The word covenant means an agreement or compact or contract between at least two beings. In political thought, this comes primarily from the Bible view of the covenant between God and his people, or Israel. In several places in scripture, God declares, "I will be your God and you will be my People" (for example, Exodus 19:5: ". . . if ye will obey my voice . . . and keep my covenant, then ye shall be a peculiar treasure unto me above all people . . ."). This covenant involves God giving his people blessings, protection, prosperity, and love in return for them obeying his laws, commandments, and guidance. A divinely "covenanted people" are chosen by God, for special favor but also special obligations: to live moral, holy, reverent, godly lives, individually and socially. When the people with whom God has made a covenant and whom he has blessed disobey his laws, God brings curses and punishments upon them. The Jewish Bible, or Old Testament, is the story of God's chosen people, the Jews, alternately being faithful to their covenant with God (and prospering) and breaking their covenant with God (and suffering defeat and destruction). This covenant view is taken up by several Protestant Christian churches, especially John Calvin's, and later English and American Puritans. Besides the Old Testament covenant, they added the covenant of grace (or forgiveness through Jesus Christ), church covenants, and governmental covenants. The covenant between God and his people was to be enlivened and represented in the church among Christian believers (who pledged to help each other live a godly life) and the Christian commonwealth (who pledged to serve God, obey his laws, and spread his gospel).

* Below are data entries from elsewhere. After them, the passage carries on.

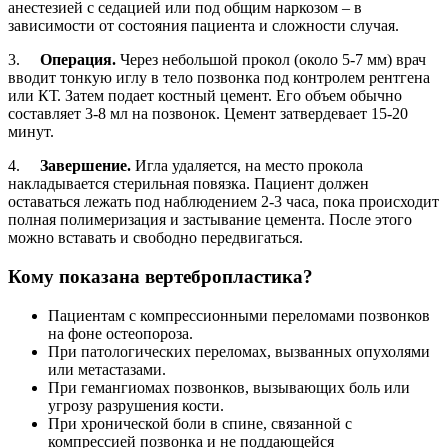
анестезией с седацией или под общим наркозом – в
зависимости от состояния пациента и сложности случая.
3.
Операция.
Через небольшой прокол (около 5-7 мм) врач
вводит тонкую иглу в тело позвонка под контролем рентгена
или КТ. Затем подает костный цемент. Его объем обычно
составляет 3-8 мл на позвонок. Цемент затвердевает 15-20
минут.
4.
Завершение.
Игла удаляется, на место прокола
накладывается стерильная повязка. Пациент должен
оставаться лежать под наблюдением 2-3 часа, пока происходит
полная полимеризация и застывание цемента. После этого
можно вставать и свободно передвигаться.
Кому показана вертебропластика?
Пациентам с компрессионными переломами позвонков
на фоне остеопороза.
При патологических переломах, вызванных опухолями
или метастазами.
При гемангиомах позвонков, вызывающих боль или
угрозу разрушения кости.
При хронической боли в спине, связанной с
компрессией позвонка и не поддающейся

When the English Puritans arrived in America, they wrote and signed the Mayflower Compact, a covenant among themselves, God, the church, and their government. America saw itself as a New Israel, God's people under special divine blessing and protection as long as they followed God's laws, but who were able to lose God's provision if they sinned. Early Massachusetts governor John Winthrop said, "Thus stands the cause between God and us; we are entered into Covenant with him for this work. . . . We shall be as a City on a Hill." Such a view of Christian America's unique calling and responsibility to build a godly society continues in U.S. culture down to Ronald Reagan's presidency. The fear of U.S. conservative Christians that their country has broken its covenant with God through immorality, greed, and secularism fuels the political movement of the Religious right.
Covenant theology also known as "federal" theology influences modern political theories of social compact, social contract, and federalism, as well as a providential view of U.S. history.